First, a little background. I live on a 5-acre farm with my family in mid-Michigan and have been selling produce—including heirloom and uncommon varieties—at farmers’ markets since I was a child.

Back then, we had a greenhouse heated with kerosene. It shares a wall with the front barn, is close to the water pump, and is very much a part of the barnyard. There, we start all of the seedlings that get transplanted into the market and household gardens, from early spring lettuce to winter squash. 

A greenhouse’s usefulness is limited to March through May, when we are starting our garden transplants that are grown outside.

However, we realized about 7 years ago that we could significantly expand our food options in the darker fall and winter months with a hoop house. Imagine: luscious, fresh, live greens every winter day!

inside a hoop house with cold frames
Photo: Leah Smith

What is a Hoop House?

A hoop house (also called a polytunnel or hoop tunnel or high tunnel) is simply heavy-duty plastic stretched over arched steel hoops. It’s not heated; there’s no artificial lighting; it’s an inexpensive but very practical way to trap the sun/solar rays to increase the heat inside as well as provide shelter from frost and cold winds. 
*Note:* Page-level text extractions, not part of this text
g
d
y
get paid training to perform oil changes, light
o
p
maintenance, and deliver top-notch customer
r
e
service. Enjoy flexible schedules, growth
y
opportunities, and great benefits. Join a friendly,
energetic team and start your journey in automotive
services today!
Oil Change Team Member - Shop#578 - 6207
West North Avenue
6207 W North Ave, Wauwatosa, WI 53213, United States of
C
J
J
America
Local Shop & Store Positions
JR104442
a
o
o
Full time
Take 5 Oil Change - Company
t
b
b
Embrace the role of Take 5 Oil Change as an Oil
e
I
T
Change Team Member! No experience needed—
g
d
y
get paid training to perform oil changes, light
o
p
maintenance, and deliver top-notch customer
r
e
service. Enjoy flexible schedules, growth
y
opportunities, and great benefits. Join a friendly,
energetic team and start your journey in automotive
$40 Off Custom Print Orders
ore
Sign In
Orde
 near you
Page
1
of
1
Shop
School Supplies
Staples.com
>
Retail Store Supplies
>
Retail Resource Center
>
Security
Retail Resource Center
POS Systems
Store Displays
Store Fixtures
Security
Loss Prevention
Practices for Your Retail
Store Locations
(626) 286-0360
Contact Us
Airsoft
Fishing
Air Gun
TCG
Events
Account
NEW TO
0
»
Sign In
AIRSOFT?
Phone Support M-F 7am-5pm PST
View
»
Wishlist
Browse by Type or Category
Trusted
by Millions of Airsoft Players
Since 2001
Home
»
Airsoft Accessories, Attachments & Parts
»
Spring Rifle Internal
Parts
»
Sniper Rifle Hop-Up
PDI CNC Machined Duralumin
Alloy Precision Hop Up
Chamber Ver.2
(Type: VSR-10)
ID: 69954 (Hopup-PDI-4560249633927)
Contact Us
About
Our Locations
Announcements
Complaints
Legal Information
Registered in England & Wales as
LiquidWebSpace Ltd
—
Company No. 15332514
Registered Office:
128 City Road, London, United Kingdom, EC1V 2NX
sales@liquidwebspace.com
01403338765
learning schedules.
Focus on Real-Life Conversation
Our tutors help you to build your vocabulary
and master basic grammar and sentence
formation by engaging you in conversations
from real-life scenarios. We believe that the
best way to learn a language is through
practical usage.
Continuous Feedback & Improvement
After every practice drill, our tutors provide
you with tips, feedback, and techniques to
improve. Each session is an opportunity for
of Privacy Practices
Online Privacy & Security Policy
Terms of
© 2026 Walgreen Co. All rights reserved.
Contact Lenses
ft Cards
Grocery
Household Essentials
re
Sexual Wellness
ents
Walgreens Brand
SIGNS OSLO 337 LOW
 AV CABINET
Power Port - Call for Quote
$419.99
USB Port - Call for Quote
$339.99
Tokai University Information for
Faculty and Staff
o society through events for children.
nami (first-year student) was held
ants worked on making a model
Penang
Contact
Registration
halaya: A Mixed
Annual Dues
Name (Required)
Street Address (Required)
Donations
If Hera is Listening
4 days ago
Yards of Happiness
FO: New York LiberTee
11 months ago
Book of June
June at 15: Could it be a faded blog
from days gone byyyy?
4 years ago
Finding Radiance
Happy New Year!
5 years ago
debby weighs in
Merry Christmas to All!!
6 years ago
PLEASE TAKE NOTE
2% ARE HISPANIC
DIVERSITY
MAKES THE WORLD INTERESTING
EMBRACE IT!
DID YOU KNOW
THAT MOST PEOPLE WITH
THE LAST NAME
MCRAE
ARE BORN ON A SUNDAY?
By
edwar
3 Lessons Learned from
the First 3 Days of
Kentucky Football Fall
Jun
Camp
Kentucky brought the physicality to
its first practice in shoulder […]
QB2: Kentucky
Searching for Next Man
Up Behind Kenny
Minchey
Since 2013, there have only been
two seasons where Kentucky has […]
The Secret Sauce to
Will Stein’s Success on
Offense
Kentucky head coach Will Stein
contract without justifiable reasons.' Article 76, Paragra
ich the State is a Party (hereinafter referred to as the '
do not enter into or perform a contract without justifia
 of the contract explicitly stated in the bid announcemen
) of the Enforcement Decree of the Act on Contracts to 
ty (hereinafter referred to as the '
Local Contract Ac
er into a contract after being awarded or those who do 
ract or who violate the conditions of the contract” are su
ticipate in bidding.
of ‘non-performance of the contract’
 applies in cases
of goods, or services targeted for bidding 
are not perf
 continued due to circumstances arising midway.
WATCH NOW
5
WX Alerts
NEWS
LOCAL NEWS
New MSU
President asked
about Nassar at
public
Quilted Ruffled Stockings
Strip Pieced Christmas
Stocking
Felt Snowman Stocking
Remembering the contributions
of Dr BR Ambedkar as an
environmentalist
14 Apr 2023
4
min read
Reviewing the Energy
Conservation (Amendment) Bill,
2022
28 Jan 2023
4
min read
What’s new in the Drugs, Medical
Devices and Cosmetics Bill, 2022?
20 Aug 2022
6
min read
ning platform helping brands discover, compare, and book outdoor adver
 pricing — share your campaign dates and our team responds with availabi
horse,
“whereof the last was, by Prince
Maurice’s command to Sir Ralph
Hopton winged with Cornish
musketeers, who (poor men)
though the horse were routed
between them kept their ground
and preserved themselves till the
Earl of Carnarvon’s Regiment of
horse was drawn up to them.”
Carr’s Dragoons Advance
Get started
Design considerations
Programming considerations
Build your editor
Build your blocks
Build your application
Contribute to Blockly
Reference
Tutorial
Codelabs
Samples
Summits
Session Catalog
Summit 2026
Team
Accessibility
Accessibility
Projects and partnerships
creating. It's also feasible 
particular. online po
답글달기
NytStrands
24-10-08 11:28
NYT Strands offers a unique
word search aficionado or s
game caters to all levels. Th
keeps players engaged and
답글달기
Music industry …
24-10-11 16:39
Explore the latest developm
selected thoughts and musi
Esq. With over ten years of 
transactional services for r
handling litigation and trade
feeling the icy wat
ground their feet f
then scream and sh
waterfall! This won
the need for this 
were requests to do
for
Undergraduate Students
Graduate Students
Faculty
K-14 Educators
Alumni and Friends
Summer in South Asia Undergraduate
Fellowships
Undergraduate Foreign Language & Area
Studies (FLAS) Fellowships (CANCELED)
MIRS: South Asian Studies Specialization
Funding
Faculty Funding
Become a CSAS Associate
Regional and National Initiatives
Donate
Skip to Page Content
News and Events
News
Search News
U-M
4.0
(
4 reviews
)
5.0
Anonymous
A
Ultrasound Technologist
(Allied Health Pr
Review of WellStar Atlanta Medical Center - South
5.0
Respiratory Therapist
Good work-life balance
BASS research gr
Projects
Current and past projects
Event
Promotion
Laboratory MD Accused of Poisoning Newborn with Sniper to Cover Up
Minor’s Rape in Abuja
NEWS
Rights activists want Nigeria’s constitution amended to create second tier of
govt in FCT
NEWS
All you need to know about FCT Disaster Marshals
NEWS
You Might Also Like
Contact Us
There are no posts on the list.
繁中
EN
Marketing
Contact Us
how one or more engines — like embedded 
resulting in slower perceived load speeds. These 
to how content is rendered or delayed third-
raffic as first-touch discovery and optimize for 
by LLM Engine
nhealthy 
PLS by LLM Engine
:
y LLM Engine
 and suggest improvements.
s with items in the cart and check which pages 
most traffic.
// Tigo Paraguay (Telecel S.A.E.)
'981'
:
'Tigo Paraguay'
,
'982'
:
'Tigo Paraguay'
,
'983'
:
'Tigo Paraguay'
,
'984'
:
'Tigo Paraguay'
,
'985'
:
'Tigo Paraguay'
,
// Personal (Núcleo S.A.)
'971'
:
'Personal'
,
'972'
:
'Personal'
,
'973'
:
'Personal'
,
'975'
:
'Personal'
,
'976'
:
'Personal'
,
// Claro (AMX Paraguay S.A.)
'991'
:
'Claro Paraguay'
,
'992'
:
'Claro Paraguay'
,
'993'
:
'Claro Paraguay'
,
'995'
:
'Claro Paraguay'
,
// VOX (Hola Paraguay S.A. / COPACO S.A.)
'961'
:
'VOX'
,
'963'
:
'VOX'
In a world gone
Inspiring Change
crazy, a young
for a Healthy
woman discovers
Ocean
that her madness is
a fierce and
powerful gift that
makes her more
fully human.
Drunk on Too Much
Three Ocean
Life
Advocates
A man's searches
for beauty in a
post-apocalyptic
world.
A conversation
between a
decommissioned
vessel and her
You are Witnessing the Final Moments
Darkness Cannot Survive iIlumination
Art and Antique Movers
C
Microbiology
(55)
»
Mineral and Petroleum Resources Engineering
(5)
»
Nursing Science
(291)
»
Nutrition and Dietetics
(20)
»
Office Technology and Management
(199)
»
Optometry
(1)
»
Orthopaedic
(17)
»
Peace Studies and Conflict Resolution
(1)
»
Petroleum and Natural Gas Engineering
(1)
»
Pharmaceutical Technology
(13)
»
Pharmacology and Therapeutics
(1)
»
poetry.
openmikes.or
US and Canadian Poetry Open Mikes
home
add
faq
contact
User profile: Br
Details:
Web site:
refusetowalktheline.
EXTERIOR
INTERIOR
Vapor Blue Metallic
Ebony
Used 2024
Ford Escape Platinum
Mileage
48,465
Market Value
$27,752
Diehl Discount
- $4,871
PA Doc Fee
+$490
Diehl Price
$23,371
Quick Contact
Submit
The easiest way to make a small tunnel is to put metal posts into the ground along the sides of your garden bed; then slide segments of PVC pipe on one post and arch over the garden bed to the opposite post, then stretch the polyethylene plastic across the arches. You can also set up your hoop over a raised bed, say four hoops per bed. 

Building a Hoop House

You can buy a kit, or you can head to your nearest home improvement store to get most of the materials.

Materials:

  • 10x20-foot garden bed
  • 10 4-foot pieces of rebar, concrete reinforcement bar
  • 2 2-foot pieces of rebar
  • 7 10-foot foot pieces of ½-inch schedule 40 PVC pipe, cut into 22-inch lengths (10 22-inch pieces)
  • 2 50-foot lengths of very strong twine or thin rope
  • 2 6-foot lengths of rope
  • 20 8-inch zip ties
  • 32x15-foot piece of greenhouse-grade plastic sheeting (available online)
  • 10 large binder clips (available from office stores)

To build:

  • Drive the 4-foot lengths of rebar 2 feet into the ground in two parallel lines about 8 feet apart. Within each row, the posts should be about 5 feet apart.
  • Slip a 22-inch sleeve of PVC pipe over each one of the rebar posts. Use the 10-foot lengths as tunnel hoops by slipping one end over the remaining 2 inches of rebar projecting above each sleeve and then bending it over to the corresponding rebar in the other line of posts. It will take some strong bending to prong it onto the post. The highest point of the hoop should be about 5 feet.
  • Take a zip tie down to the base of the rebar posts and loop it around. Slip another zip tie into the loop you just made, but don’t cinch it tight. You are creating one in a series of loops that serve as anchor points for the structure that will keep the plastic roof and walls in place. Make loops at the base of all ten posts.
  • Take two 2-foot rebar posts and pound them into the ground about 5 feet out from either end of your hoop house, and tipped back at an angle from the structure. Leave 6 inches showing, and put something luminous on the end, like paint, so you can see them.
  • Take a piece of cord or twine and tie it to one of those ends. Loop it around the first PVC pipe arch at the highest point in the center. Continue looping it around each of the five arches. Secure it to the second rebar stake at the opposite end, with no slack. You are creating a ridge pole to prevent sagging.
  • Drape your plastic sheeting over the arches and center rope beam.
  • To secure the plastic sheeting, take one of the 50-foot lengths of rope and knot it around the zip tie at one end of your hoop house. Thread it over the hoop and around the zip tie on the second post on the opposite side. Continue staggering the rope in a zig-zag pattern until you reach the other end of the hoop house. Take the second 50-foot length of rope and stagger in the opposite direction to create a crisscross over the center line. This is like lacing up a shoe.
  • Gather the excess plastic sheeting on the ends and bunch together, and bind with one of the 6-foot lengths of rope.
  • To let out excess heat, roll the plastic inward (to prevent rain from accumulating and weighing it down). Secure the roll-up on each side by clamping the roll tightly with binder clips, five on each side. Roll it down to keep the heat in. Keeping the roll-ups in place may take some trial and error, but persist!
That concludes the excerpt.